Yeah there cheap like $80-$100 depending on size, I might set a RAID0 up on it and just get 2 of them, the system is designed for 2 SATA and 4 EIDE drive which I have a few that I never use other than in external I've turned them into.

Thanks for the info I was looking at those or the WD Raptor 10,000 but they seem to have a lot less space.

Derf

That is also the drive I would have recommended. I've been building systems for a long time (16 years or so), and Seagate drives have proven to be the most reliable overall. They are the only drives I use anymore. The larger drives are cool, but do you need that much space? For most things, a 250 GB drive is plenty big enough. If data security is your biggest concern (over speed), you might also consider two drives in a RAID1 setup, so that if one dies, the other still has everything.
"They tap dance not, neither do they fart." --Greensleeves, on the Fig Men of the Imagination, in "Twice Upon a Time."

CheezeFlixz

Alright if at some point I want to try and recover the data off the dead drive is there a program that works. I think it's the MBR that is no good on this drive but I'm not sure it was working fine except for the F1 on boot up issue and it just died while I was out. So I don't know exactly what, when, where etc. It might still be accessible as a slave it might just be a paperweight. 

I know I have few things on it I'd like to get but I'm not going to panic if I can't get them. The most important files I have are backed up in 5 locations, records, quickbooks, taxes, etc ... the stuff that really matters (to the IRS at least).

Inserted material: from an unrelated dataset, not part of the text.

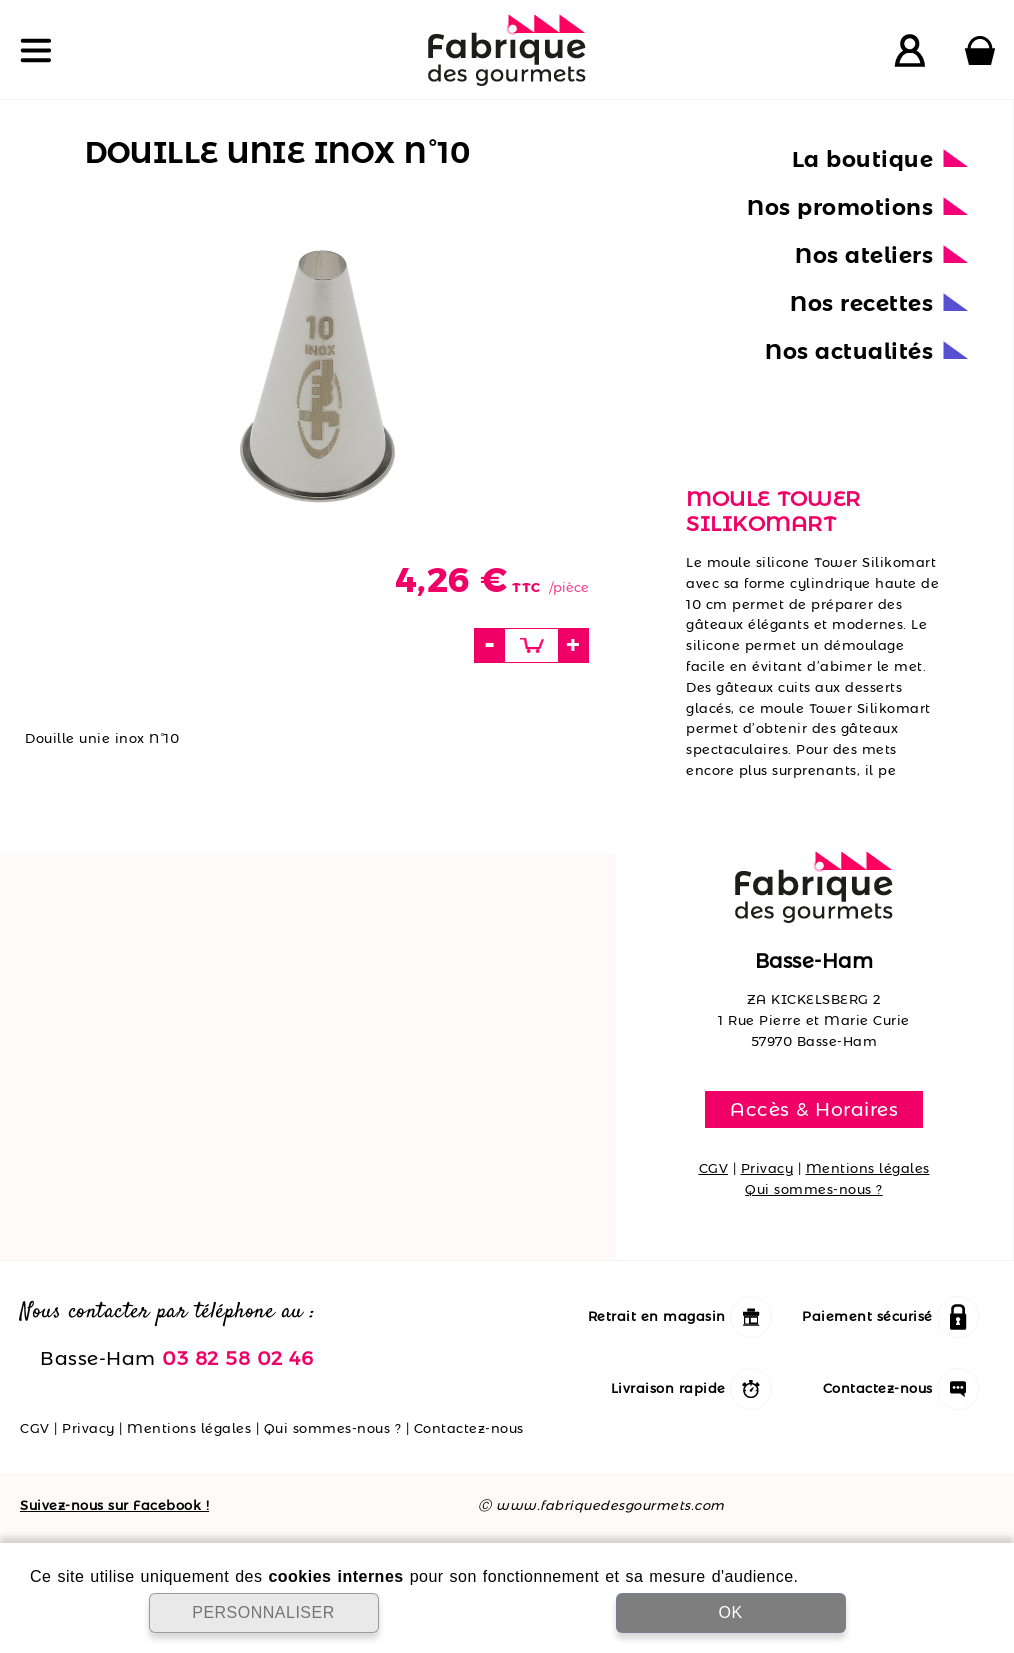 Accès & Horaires (814, 1109)
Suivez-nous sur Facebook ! (114, 1505)
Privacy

So anybody know of a good program for this recovery? I've looked around and there seems to be about a million of them. I use to do this is DOS, which is very, very consuming. Hoping to fine something that will read the drive and just copy the entire drive to a folder on a new primary drive. I know there are a lot of new programs out there now that weren't around when I fooled with puters more.

I'm fairly computer savvy, but I do not claim to be a guru.

Andrew

For software-based recovery, which is going to be your only economical solution, I have had fair results with Active@Undelete.  The two times I have not been able to recover anything were a serious mechanical failure, and another was a firmware-caused issue that completely hosed a hardware RAID array.
Andrew Borntreger
Badmovies.org

CheezeFlixz

I ran a quick diagnosis from the boot menu of the drive and the BIOS saw the drive but returned a FAIL message (Error 7) so I'm assuming the drive readable but has a bad MBR. I don't think it would be a drive hardware problem since the BIOS see the drive.

Would this be correct?

I just want to drag the info from the old bad drive to the new drive, cheaply. There is nothing on it I can't live without, but would like to recover some stuff if I can.

Andrew

That the BIOS can see the drive is encouraging.  The one case I mentioned of a badly fubar drive was a time that the BIOS could see the drive, but nothing could use the drive in any way.  You couldn't read from it, partition it, format it, nothing.  From what I could tell, the reading heads could no longer find their "zero point" so they could no longer locate specific points on the drive surface, meaning actually using the drive was impossible.

DO NOT partition, format, or otherwise write any data to a drive you want to recover information from.  Any time you change the drive you make recovery more difficult.
Andrew Borntreger
Badmovies.org

CheezeFlixz

Quote from: Andrew on June 22, 2008, 09:03:40 PM
DO NOT partition, format, or otherwise write any data to a drive you want to recover information from.  Any time you change the drive you make recovery more difficult.

No I've ordered a 2 new drives (Seagate Barracudas) and when they comes in I'm going to slave this one and see what/if I can get anything off of it and it I can I will and then that drive is going to the skeet range. I take it that program is Winders interface?

It's my office computer, so it's not critical I have it running ASAP I can use my laptop.

Trevor

#9

Quoteand then that drive is going to the skeet range

:bouncegiggle: :teddyr:
We shall meet in the place where there is no darkness.